═══ RECORDS PROVIDED ═══

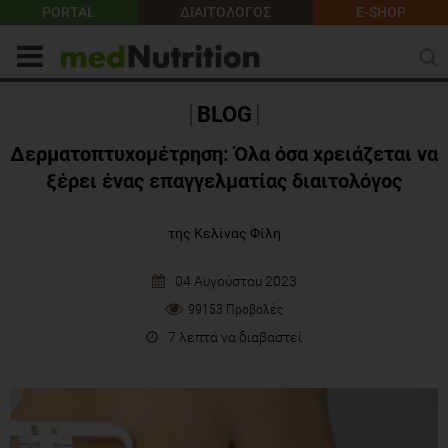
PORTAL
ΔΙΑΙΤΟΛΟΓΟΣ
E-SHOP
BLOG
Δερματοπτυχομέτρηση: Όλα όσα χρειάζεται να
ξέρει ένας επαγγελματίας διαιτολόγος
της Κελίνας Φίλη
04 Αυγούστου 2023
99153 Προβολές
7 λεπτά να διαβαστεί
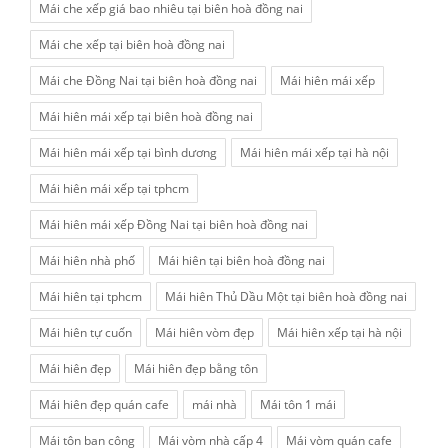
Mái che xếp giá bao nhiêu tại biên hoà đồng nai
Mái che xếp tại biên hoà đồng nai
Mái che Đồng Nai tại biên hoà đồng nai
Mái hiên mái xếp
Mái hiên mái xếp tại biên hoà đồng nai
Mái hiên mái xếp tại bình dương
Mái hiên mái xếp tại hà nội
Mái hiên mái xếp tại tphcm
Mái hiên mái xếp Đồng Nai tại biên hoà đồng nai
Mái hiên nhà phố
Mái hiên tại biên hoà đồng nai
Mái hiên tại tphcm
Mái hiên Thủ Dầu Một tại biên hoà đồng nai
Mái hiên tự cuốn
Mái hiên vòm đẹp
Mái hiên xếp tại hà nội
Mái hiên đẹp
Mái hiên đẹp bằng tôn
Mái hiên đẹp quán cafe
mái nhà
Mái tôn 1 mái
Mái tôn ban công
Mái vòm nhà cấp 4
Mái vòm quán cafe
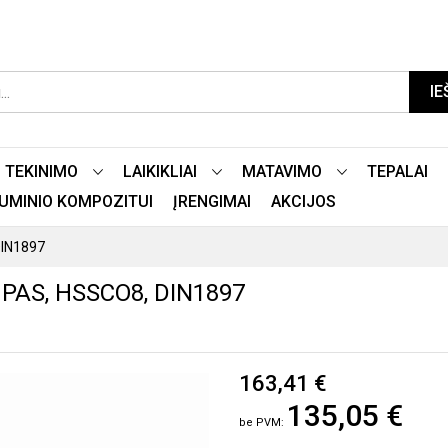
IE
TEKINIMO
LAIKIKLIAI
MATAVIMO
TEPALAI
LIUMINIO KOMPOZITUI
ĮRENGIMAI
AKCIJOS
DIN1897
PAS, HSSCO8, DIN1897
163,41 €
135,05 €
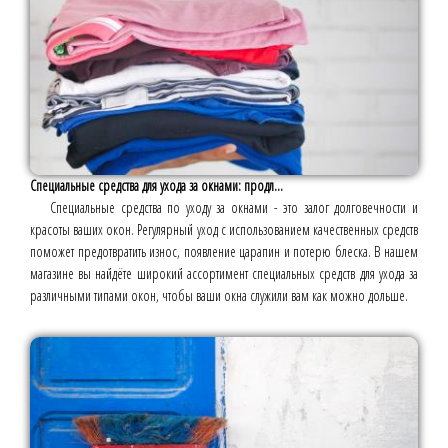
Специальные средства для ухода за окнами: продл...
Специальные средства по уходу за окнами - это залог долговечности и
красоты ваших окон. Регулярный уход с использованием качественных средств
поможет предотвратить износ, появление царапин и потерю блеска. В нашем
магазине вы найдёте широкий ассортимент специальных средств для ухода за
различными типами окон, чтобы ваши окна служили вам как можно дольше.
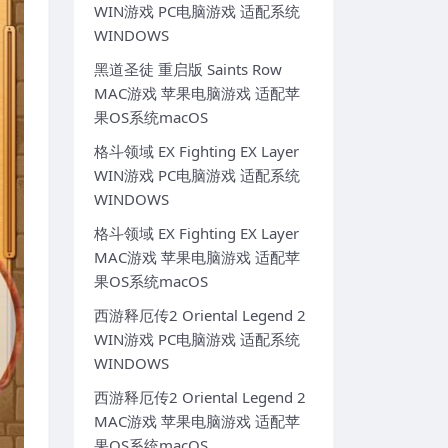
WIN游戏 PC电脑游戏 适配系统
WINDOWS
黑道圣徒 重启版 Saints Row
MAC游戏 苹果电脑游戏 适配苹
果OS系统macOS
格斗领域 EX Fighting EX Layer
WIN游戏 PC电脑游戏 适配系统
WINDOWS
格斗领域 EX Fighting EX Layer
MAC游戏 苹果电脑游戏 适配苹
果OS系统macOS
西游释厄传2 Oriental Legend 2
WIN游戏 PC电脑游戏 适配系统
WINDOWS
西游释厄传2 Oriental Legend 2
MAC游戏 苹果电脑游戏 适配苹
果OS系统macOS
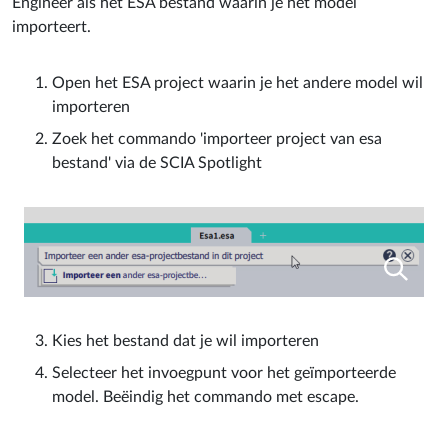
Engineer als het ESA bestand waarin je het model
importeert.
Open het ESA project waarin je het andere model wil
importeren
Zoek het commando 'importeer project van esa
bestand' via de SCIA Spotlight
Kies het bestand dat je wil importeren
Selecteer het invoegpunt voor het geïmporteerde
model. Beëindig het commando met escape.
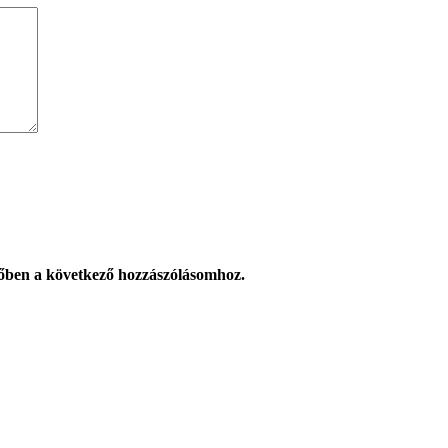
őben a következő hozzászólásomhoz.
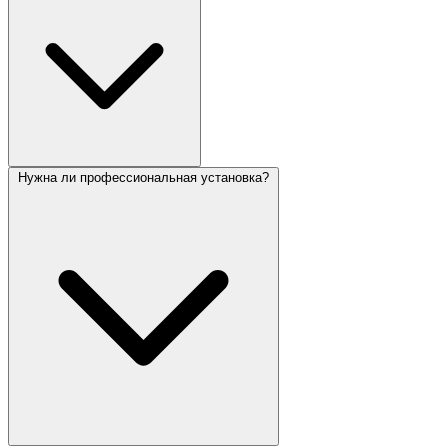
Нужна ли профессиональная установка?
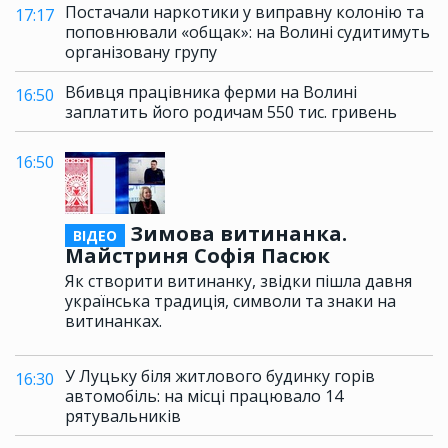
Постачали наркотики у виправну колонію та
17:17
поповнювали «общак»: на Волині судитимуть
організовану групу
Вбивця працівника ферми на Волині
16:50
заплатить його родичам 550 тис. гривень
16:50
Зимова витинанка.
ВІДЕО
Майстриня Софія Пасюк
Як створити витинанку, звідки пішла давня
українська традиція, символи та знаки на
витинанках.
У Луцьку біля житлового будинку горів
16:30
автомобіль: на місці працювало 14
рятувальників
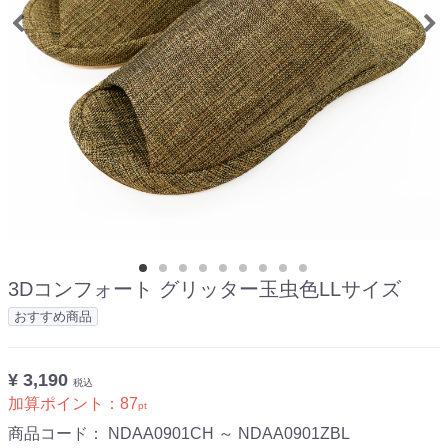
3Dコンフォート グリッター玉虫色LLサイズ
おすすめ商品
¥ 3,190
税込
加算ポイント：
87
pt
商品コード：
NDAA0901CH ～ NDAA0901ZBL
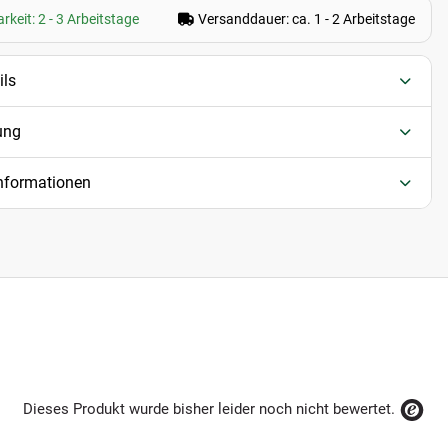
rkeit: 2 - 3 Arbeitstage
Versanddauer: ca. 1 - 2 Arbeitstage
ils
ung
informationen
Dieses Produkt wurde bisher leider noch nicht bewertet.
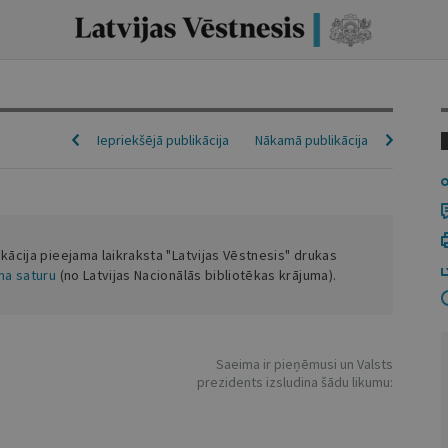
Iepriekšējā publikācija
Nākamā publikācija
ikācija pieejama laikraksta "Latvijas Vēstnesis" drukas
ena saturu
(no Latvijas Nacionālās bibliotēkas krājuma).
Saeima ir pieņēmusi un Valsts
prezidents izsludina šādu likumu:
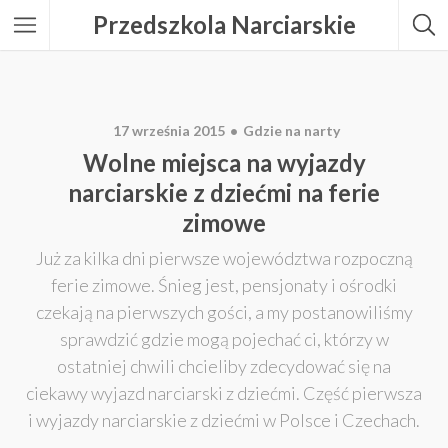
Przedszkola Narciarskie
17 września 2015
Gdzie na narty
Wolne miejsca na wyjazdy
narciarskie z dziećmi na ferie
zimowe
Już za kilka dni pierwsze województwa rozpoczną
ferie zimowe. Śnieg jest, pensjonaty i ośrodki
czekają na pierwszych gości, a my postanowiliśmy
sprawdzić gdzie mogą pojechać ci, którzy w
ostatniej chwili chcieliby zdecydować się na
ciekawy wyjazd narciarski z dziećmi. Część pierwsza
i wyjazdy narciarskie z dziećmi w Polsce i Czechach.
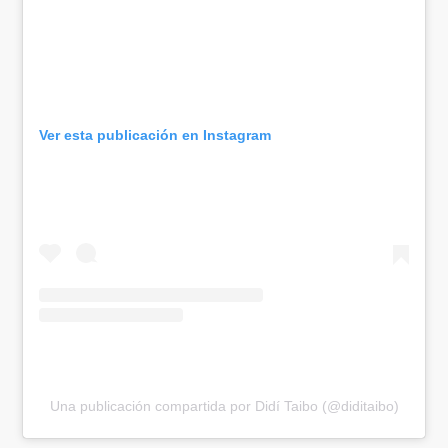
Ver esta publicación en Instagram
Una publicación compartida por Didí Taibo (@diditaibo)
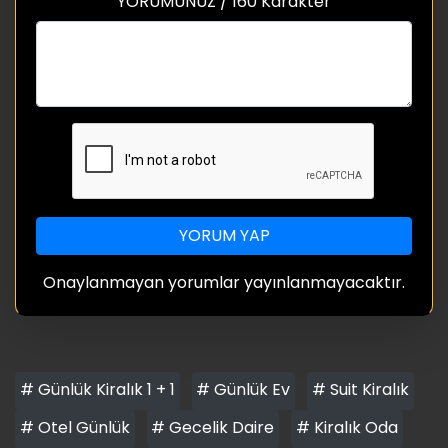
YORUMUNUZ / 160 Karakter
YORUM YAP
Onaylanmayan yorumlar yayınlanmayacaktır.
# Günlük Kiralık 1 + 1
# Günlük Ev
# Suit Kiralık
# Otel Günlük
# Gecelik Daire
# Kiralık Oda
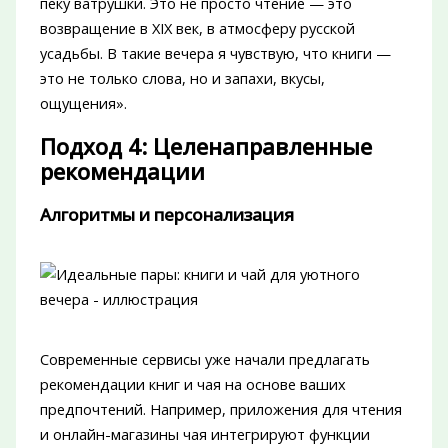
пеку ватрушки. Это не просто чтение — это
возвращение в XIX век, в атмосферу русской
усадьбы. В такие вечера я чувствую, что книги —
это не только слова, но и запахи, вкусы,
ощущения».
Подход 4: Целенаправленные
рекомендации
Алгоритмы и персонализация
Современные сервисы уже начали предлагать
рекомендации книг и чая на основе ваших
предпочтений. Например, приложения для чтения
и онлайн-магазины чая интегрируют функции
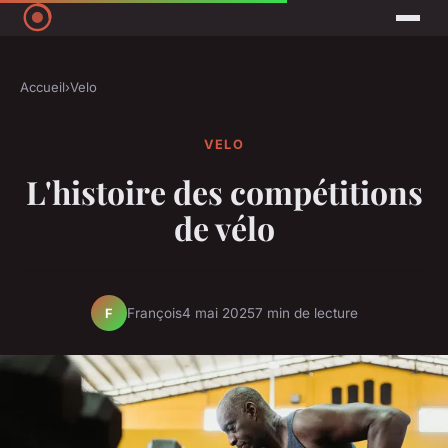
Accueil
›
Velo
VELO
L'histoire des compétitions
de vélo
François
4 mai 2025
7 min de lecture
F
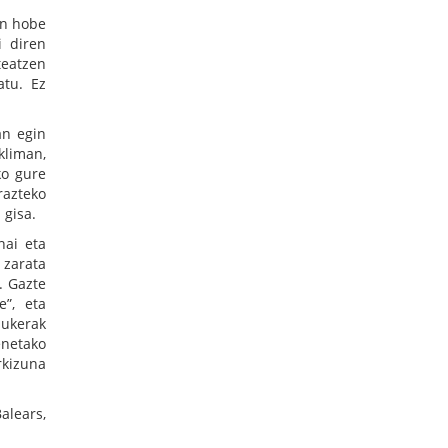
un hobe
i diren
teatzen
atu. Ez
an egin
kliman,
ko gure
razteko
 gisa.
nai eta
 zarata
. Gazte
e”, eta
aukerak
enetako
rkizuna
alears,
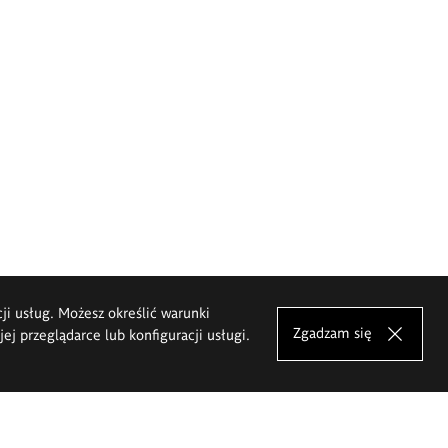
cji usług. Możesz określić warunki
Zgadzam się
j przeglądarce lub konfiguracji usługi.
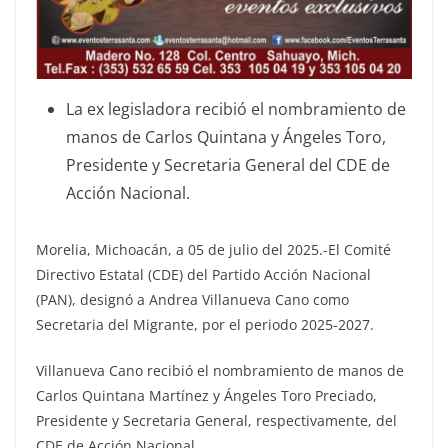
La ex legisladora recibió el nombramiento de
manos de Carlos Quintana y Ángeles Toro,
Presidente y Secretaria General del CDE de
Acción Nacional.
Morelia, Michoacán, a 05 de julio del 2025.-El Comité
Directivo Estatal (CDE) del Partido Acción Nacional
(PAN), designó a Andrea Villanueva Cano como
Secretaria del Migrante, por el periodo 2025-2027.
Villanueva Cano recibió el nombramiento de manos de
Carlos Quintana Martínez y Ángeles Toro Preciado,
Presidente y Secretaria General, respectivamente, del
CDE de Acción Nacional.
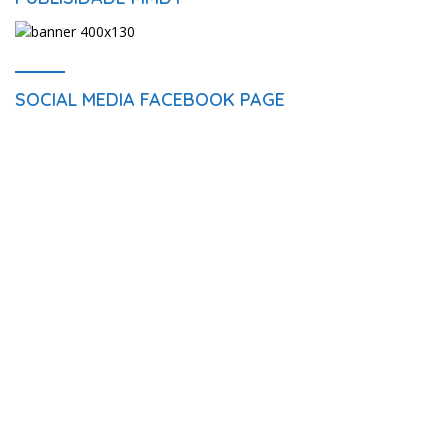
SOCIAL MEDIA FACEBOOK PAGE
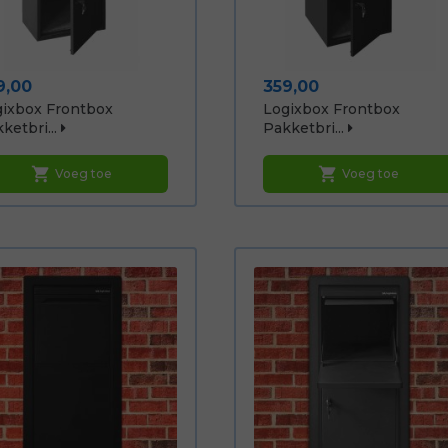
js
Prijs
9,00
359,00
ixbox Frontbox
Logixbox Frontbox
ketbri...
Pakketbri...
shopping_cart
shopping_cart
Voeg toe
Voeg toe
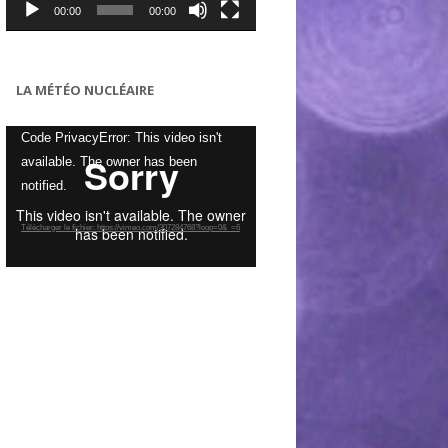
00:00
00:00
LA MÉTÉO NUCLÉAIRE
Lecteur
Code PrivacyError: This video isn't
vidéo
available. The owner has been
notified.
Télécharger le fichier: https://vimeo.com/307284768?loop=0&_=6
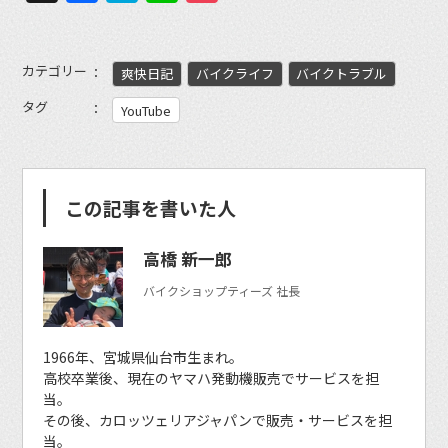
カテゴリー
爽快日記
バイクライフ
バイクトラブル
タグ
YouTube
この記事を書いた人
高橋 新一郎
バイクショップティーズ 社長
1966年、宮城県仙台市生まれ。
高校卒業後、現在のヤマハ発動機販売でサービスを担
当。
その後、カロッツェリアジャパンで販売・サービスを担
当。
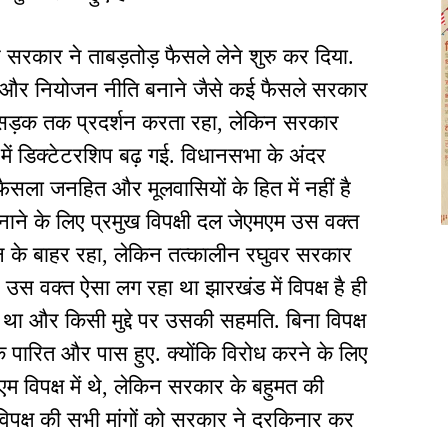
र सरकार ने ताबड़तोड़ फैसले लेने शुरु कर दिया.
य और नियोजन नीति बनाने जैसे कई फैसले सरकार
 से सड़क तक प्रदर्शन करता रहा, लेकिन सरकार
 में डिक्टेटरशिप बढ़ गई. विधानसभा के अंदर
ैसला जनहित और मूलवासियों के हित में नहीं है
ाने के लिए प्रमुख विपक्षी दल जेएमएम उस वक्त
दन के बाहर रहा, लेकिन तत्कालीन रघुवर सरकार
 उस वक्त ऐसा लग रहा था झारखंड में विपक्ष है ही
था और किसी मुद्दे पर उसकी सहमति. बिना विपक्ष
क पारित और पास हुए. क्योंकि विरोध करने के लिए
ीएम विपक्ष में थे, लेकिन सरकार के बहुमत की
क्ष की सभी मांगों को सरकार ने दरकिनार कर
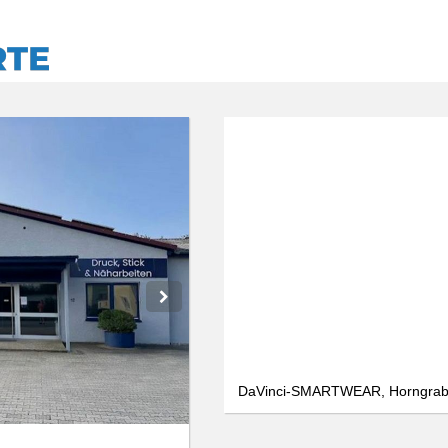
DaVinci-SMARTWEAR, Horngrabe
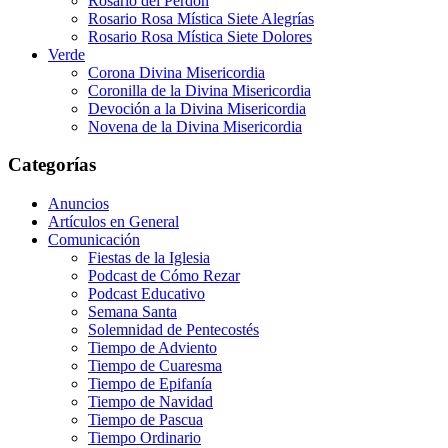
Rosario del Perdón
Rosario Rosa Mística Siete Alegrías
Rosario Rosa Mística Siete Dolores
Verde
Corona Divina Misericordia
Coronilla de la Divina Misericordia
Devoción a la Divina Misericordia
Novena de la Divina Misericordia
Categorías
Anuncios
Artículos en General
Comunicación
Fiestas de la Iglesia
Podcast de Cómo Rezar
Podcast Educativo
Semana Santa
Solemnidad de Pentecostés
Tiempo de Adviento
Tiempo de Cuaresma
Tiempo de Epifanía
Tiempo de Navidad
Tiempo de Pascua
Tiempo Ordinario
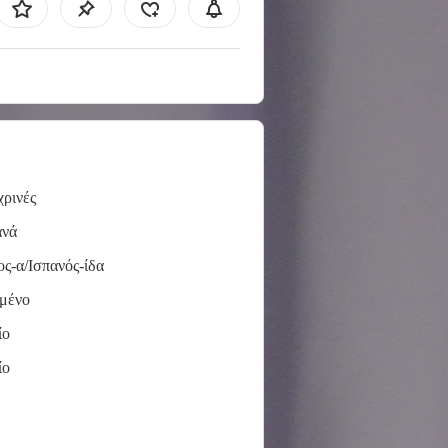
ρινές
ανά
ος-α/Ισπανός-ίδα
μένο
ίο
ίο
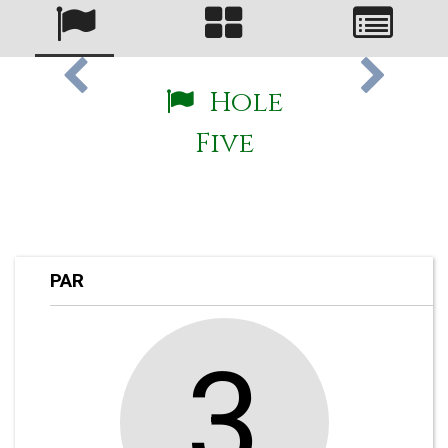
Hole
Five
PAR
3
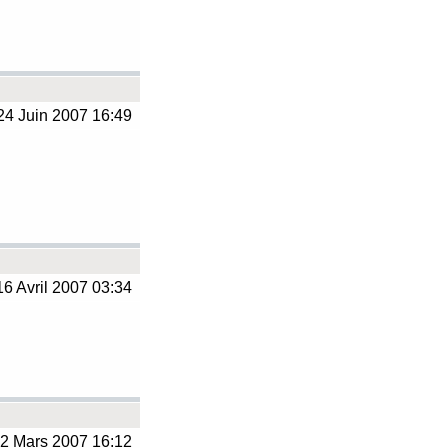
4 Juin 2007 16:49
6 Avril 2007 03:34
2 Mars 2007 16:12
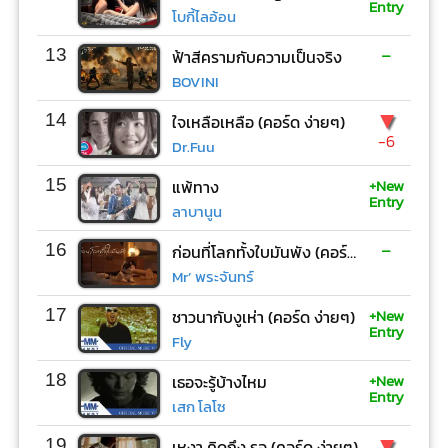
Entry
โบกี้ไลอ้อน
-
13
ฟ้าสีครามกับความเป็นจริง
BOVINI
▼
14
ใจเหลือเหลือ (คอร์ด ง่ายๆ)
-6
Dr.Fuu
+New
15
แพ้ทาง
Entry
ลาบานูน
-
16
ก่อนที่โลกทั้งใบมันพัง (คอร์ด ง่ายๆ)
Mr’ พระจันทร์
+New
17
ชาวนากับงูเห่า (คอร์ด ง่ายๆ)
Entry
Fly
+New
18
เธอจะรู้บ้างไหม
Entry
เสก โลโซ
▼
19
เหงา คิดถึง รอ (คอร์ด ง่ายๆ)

═══

▶ _ABOUT THIS EXERCISE_:
Copy exactly what appears in the entries, beginning with the first line and ending with the line that has "Mái che Đồng Nai tại biên hoà đồng nai", but not the pictures.

▶ _EXERCISE RESULT_:
PORTAL
ΔΙΑΙΤΟΛΟΓΟΣ
E-SHOP
BLOG
Δερματοπτυχομέτρηση: Όλα όσα χρειάζεται να
ξέρει ένας επαγγελματίας διαιτολόγος
της Κελίνας Φίλη
04 Αυγούστου 2023
99153 Προβολές
7 λεπτά να διαβαστεί
Mái che xếp giá bao nhiêu tại biên hoà đồng nai
Mái che xếp tại biên hoà đồng nai
Mái che Đồng Nai tại biên hoà đồng nai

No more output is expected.